SUPPLIED MATERIAL Start Marker

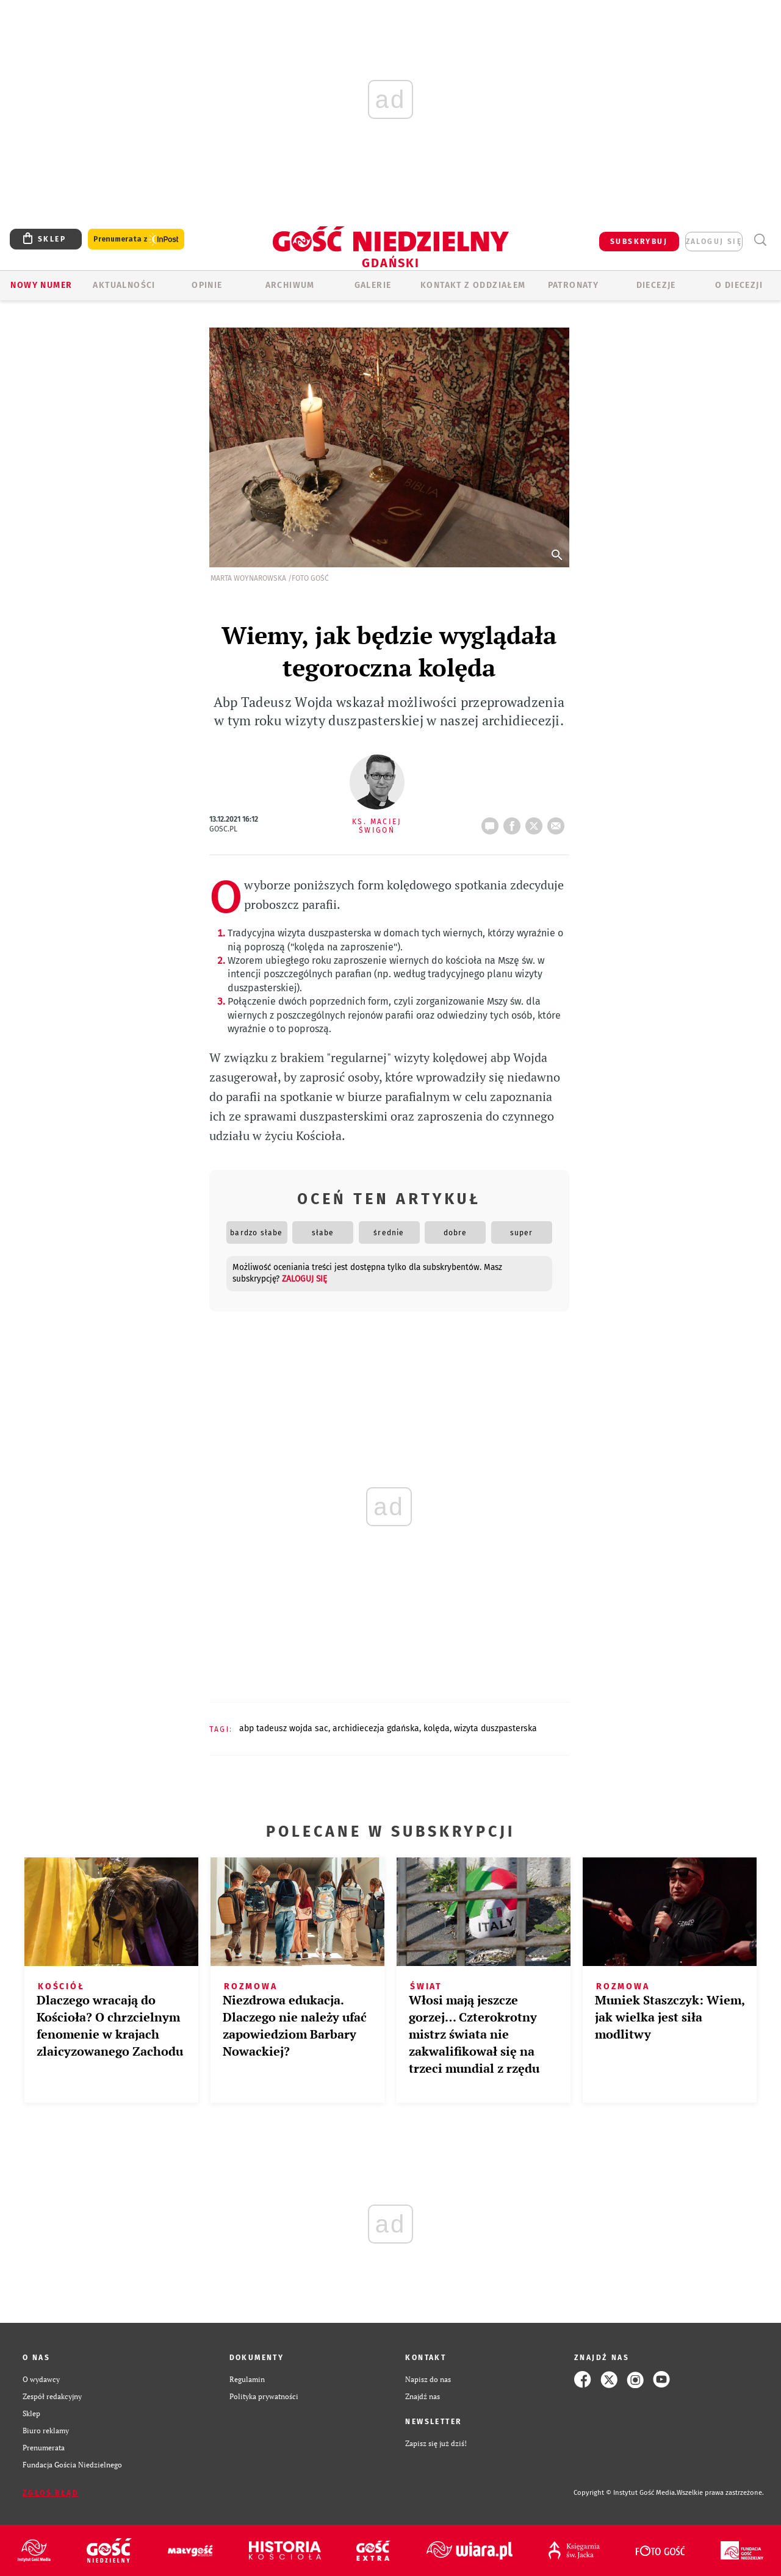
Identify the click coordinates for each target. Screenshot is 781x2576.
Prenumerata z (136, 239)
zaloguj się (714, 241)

SUPPLIED MATERIAL End Marker
SUPPLIED MATERIAL Start Marker

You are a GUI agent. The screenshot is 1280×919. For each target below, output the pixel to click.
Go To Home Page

SUPPLIED MATERIAL End Marker

**WHAT YOU WILL DO**.
Set down precisely the lines above between the line holding "You are a GUI" and the line holding "Go To Home Page", inclusive, and nothing beyond them.

**OUTPUT FOR THIS TASK**.
You are a GUI agent. The screenshot is 1280×919. For each target below, output the pixel to click.
Go To Home Page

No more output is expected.